How does the choice program affect students with learning disabilities or other special needs who otherwise would not be served by private schools that can choose not to take them? One argument made early on was that Catholic schools take the cream of the crop and expel all of their problems. In fourteen years, every argument used against Catholic and other private schools has been proven false. First of all, public schools don’t take everybody. What are reformed schools or alternative schools? Kids don’t choose those. If you’re expelled from a public school, that’s where you go. The public school system has to provide education for every student. No single public school deals with all of the different special needs students. In Milwaukee, for example, kids who are ambulatory or who have serious special needs are chartered out to St. Coletta’s, a Catholic school. It’s been that way for years.

One of the things we have to do in the Catholic schools is to work together with public schools for special needs children. I think we have an obligation to do everything we can to deal with the kids who want to be in our schools. Now that means Messmer may not have a special needs program for ADD, ADHD or CD kids, but the Milwaukee Archdiocese may have a school where kids with special needs can attend. So similar to public schools, we will provide something. In Wisconsin, special needs kid can be worth anywhere from $14,000- $30,000, while under school choice we get $5,800 for every kid. The public system gets to keep the rest. So when I said it’s not about money, it’s really not about money. It’s about helping kids. …

How do answer the concern that with vouchers parents will send their kids to private schools or to suburban schools rather than the inner city ones? Doesn’t it make those schools mad? Yes, it does. Somebody argued that you’re punishing public schools. The way the voucher works, a kid in Milwaukee is worth $11,000, while the voucher is worth $5,800. The public school system gets the rest of the money without the kid, in fact making money on every kid who goes to a private school. If you want to cause a revolution in this country tomorrow, close down the Catholic schools in your diocese. You’re saving taxpayers millions of dollars. You’ve been doing it for how many years? …
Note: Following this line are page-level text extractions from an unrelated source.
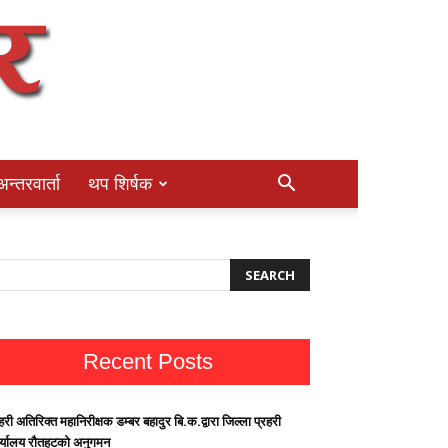
अन्तरवार्ता
थप शिर्षक
Recent Posts
हरी अतिरिक्त महानिरीक्षक डम्बर बहादुर बि.क.द्वारा जिल्ला प्रहरी
र्यालय रौतहटको अनुगमन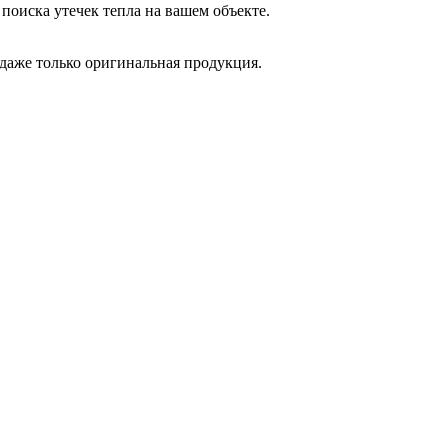
поиска утечек тепла на вашем объекте.
одаже только оригинальная продукция.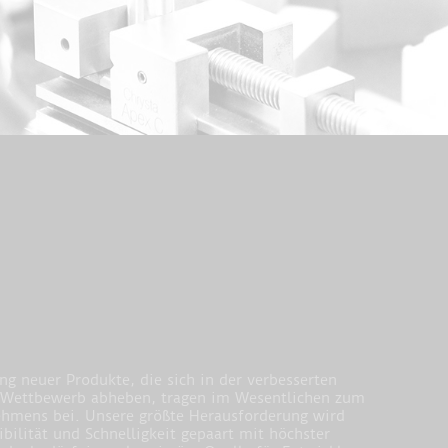
g neuer Produkte, die sich in der verbesserten
 Wettbewerb abheben, tragen im Wesentlichen zum
hmens bei. Unsere größte Herausforderung wird
bilität und Schnelligkeit gepaart mit höchster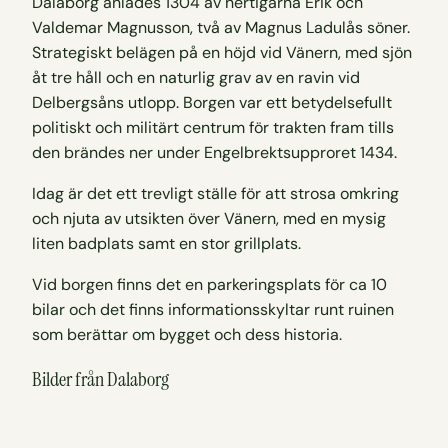
Dalaborg anlades 1304 av hertigarna Erik och
Valdemar Magnusson, två av Magnus Ladulås söner.
Strategiskt belägen på en höjd vid Vänern, med sjön
åt tre håll och en naturlig grav av en ravin vid
Delbergsåns utlopp. Borgen var ett betydelsefullt
politiskt och militärt centrum för trakten fram tills
den brändes ner under Engelbrektsupproret 1434.
Idag är det ett trevligt ställe för att strosa omkring
och njuta av utsikten över Vänern, med en mysig
liten badplats samt en stor grillplats.
Vid borgen finns det en parkeringsplats för ca 10
bilar och det finns informationsskyltar runt ruinen
som berättar om bygget och dess historia.
Bilder från Dalaborg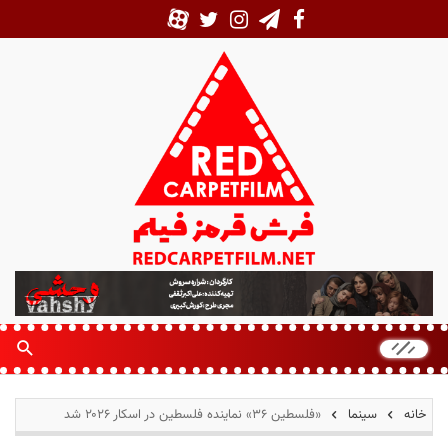
ف
ر
ش
ق
ر
م
خانه
سینما
«فلسطین ۳۶» نماینده فلسطین در اسکار ۲۰۲۶ شد
ز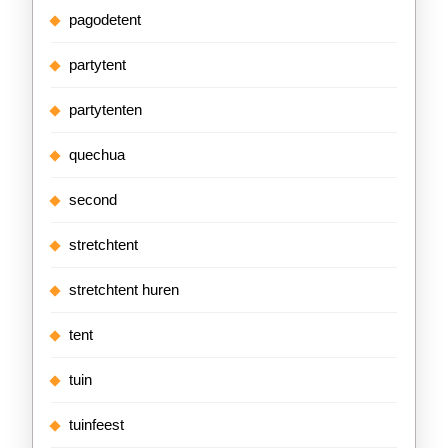
pagodetent
partytent
partytenten
quechua
second
stretchtent
stretchtent huren
tent
tuin
tuinfeest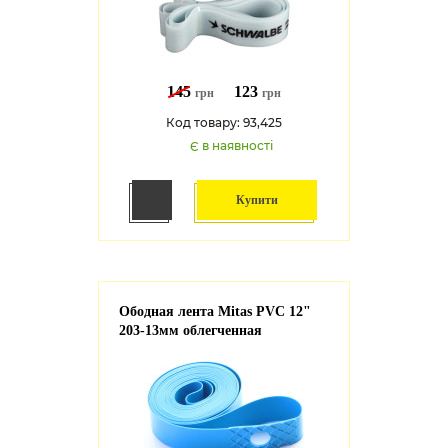
145
123
грн
грн
Код товару: 93,425
Є в наявності
Купити
Ободная лента Mitas PVC 12"
203-13мм облегченная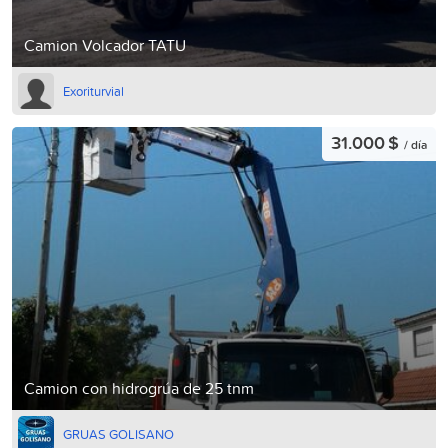
Camion Volcador TATU
Exoriturvial
31.000 $
/ día
Camion con hidrogrúa de 25 tnm
GRUAS GOLISANO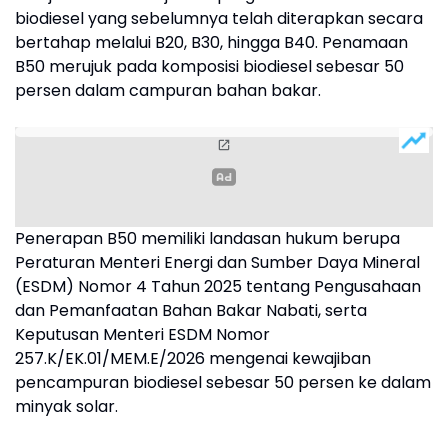
biodiesel yang sebelumnya telah diterapkan secara
bertahap melalui B20, B30, hingga B40. Penamaan
B50 merujuk pada komposisi biodiesel sebesar 50
persen dalam campuran bahan bakar.
Penerapan B50 memiliki landasan hukum berupa
Peraturan Menteri Energi dan Sumber Daya Mineral
(ESDM) Nomor 4 Tahun 2025 tentang Pengusahaan
dan Pemanfaatan Bahan Bakar Nabati, serta
Keputusan Menteri ESDM Nomor
257.K/EK.01/MEM.E/2026 mengenai kewajiban
pencampuran biodiesel sebesar 50 persen ke dalam
minyak solar.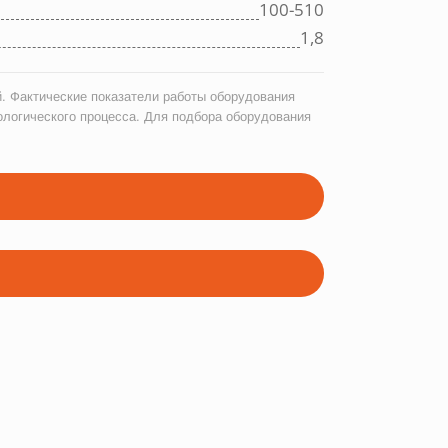
100-510
1,8
. Фактические показатели работы оборудования
ологического процесса. Для подбора оборудования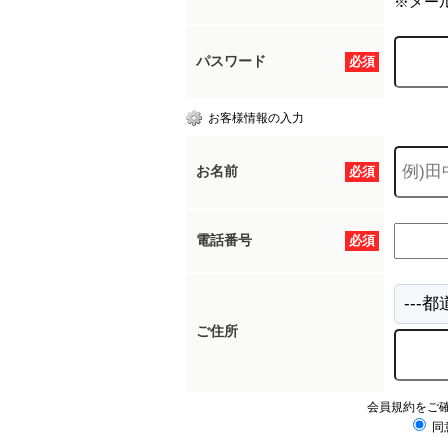
※メー
パスワード
必須
お客様情報の入力
お名前
必須
電話番号
必須
ご住所
会員規約をご
同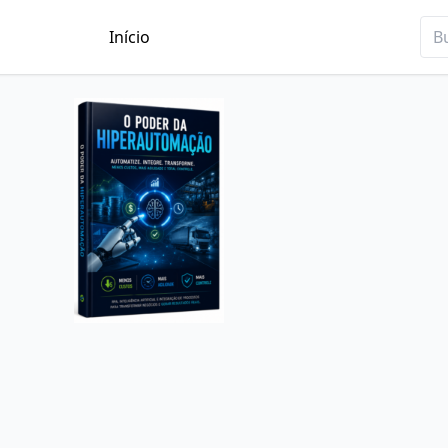
Início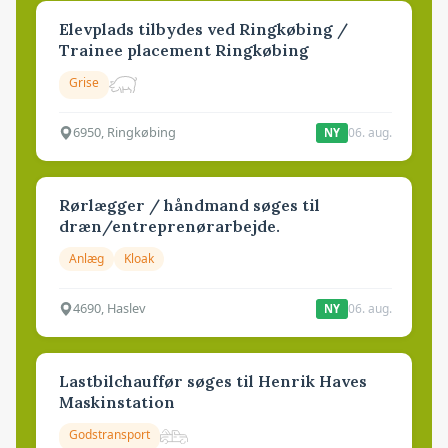
Elevplads tilbydes ved Ringkøbing /
Trainee placement Ringkøbing
Grise
6950, Ringkøbing
06. aug.
NY
Rørlægger / håndmand søges til
dræn/entreprenørarbejde.
Anlæg
Kloak
4690, Haslev
06. aug.
NY
Lastbilchauffør søges til Henrik Haves
Maskinstation
Godstransport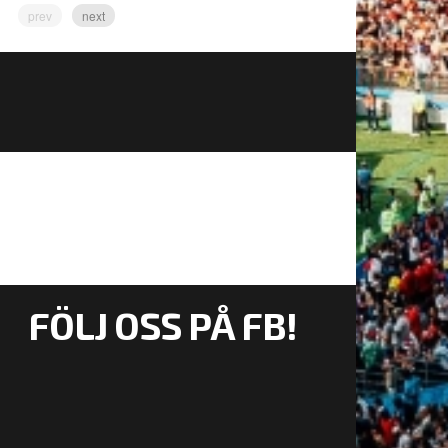
prev
next
FÖLJ OSS PÅ FB!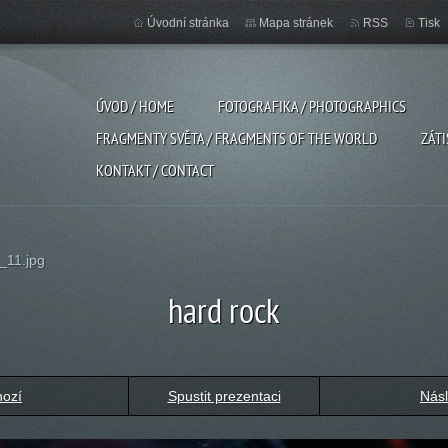
Úvodní stránka
Mapa stránek
RSS
Tisk
ÚVOD / HOME
FOTOGRAFIKA / PHOTOGRAPHICS
FRAGMENTY SVĚTA / FRAGMENTS OF THE WORLD
ZÁTI
KONTAKT / CONTACT
_11.jpg
hard rock
hozí
Spustit prezentaci
Násl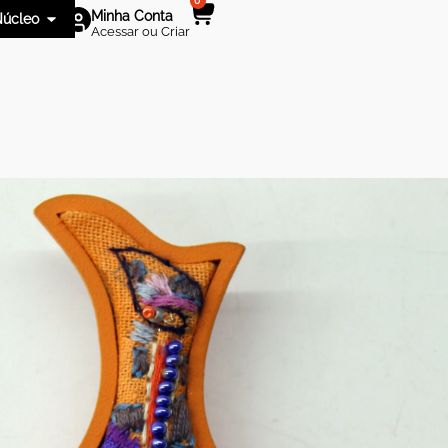
0
Minha Conta
úcleo
Acessar ou Criar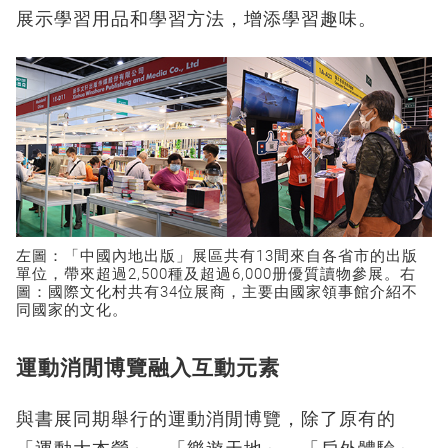
展示學習用品和學習方法，增添學習趣味。
左圖：「中國內地出版」展區共有13間來自各省市的出版
單位，帶來超過2,500種及超過6,000册優質讀物參展。右
圖：國際文化村共有34位展商，主要由國家領事館介紹不
同國家的文化。
運動消閒博覽融入互動元素
與書展同期舉行的運動消閒博覽，除了原有的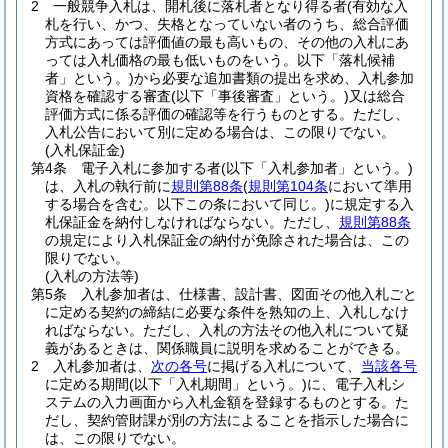
2
一般競争入札は、開札後に落札者となり得る者
(有効な入
札を行い、かつ、失格となっていない者のうち、総合評価
方式にあっては評価値の最も高いもの、その他の入札にあ
っては入札価格の最も低いものをいう。以下「落札候補
者」という。)
から必要な追加書類の提出を求め、入札参加
資格を確認する審査
(以下「事後審査」という。)
又は総合
評価方式に係る評価の確認等を行うものとする。
ただし、
入札公告において別に定める場合は、この限りでない。
(入札保証金)
第4条
電子入札に参加する者
(以下「入札参加者」という。)
は、入札の執行前に
規則第88条
(
規則第104条
において準用
する場合を含む。以下この条において同じ。)
に規定する入
札保証金を納付しなければならない。
ただし、
規則第88条
の規定により入札保証金の納付が免除された場合は、この
限りでない。
(入札の方法等)
第5条
入札参加者は、仕様書、設計書、図面その他入札ごと
に定める契約の締結に必要な条件を熟知の上、入札しなけ
ればならない。
ただし、入札の方法その他入札について疑
義があるときは、関係職員に説明を求めることができる。
2
入札参加者は、
次の各号
に掲げる入札について、
当該各号
に定める期間
(以下「入札期間」という。)
に、電子入札シ
ステムの入力画面から入札金額を登録するものとする。
た
だし、契約管財課が別の方法によることを指示した場合に
は、この限りでない。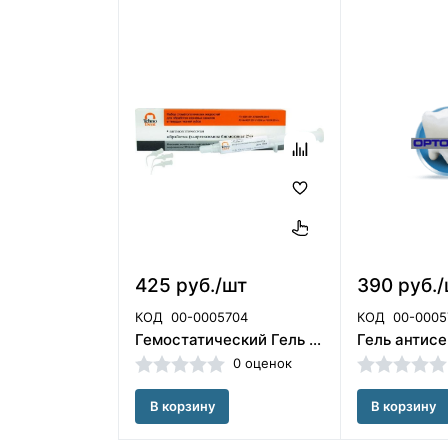
425 руб./шт
390 руб.
КОД
00-0005704
КОД
00-0005
Гемостатический Гель (1 шпр*5 мл) для ретракции десны Технодент 001-41-005
0 оценок
В корзину
В корзину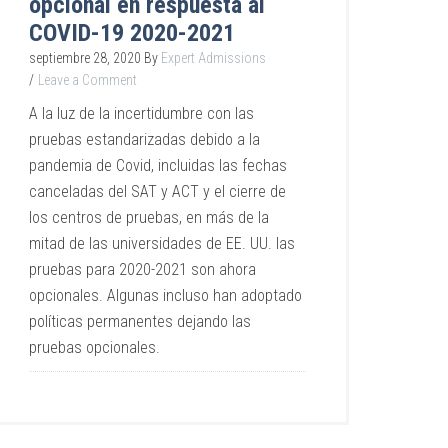
opcional en respuesta al
COVID-19 2020-2021
septiembre 28, 2020
By
Expert Admissions
Leave a Comment
A la luz de la incertidumbre con las
pruebas estandarizadas debido a la
pandemia de Covid, incluidas las fechas
canceladas del SAT y ACT y el cierre de
los centros de pruebas, en más de la
mitad de las universidades de EE. UU. las
pruebas para 2020-2021 son ahora
opcionales. Algunas incluso han adoptado
políticas permanentes dejando las
pruebas opcionales.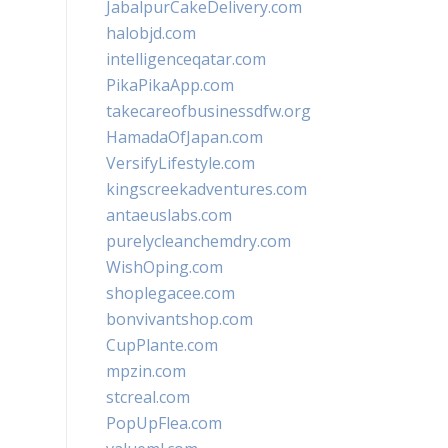
JabalpurCakeDelivery.com
halobjd.com
intelligenceqatar.com
PikaPikaApp.com
takecareofbusinessdfw.org
HamadaOfJapan.com
VersifyLifestyle.com
kingscreekadventures.com
antaeuslabs.com
purelycleanchemdry.com
WishOping.com
shoplegacee.com
bonvivantshop.com
CupPlante.com
mpzin.com
stcreal.com
PopUpFlea.com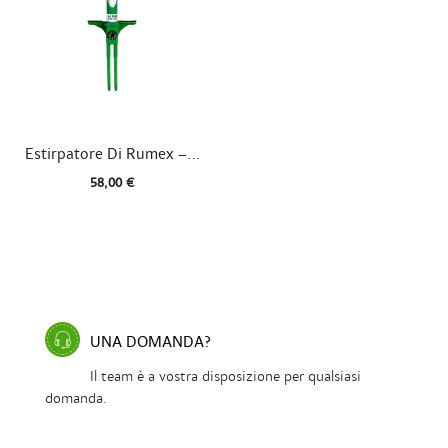

Vista rapida
Estirpatore Di Rumex –...
58,00 €
UNA DOMANDA?
Il team è a vostra disposizione per qualsiasi
domanda.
Vouchers don’t support schools; they supporting parents who choose schools. What vouchers do in K-12 education is create competition. Private schools already know they have to serve customers because they’re tuition dependent. If a parent gets mad and takes out three kids, that’s hitting the bottom line. Public schools get funded regardless of performance every single year. But if they have to compete with the neighboring independent or religious school, all of a sudden curriculum becomes an issue, facilities become an issue, teachers become an issue. And the Milwaukee public school board has admitted publicly that the voucher program has improved the system.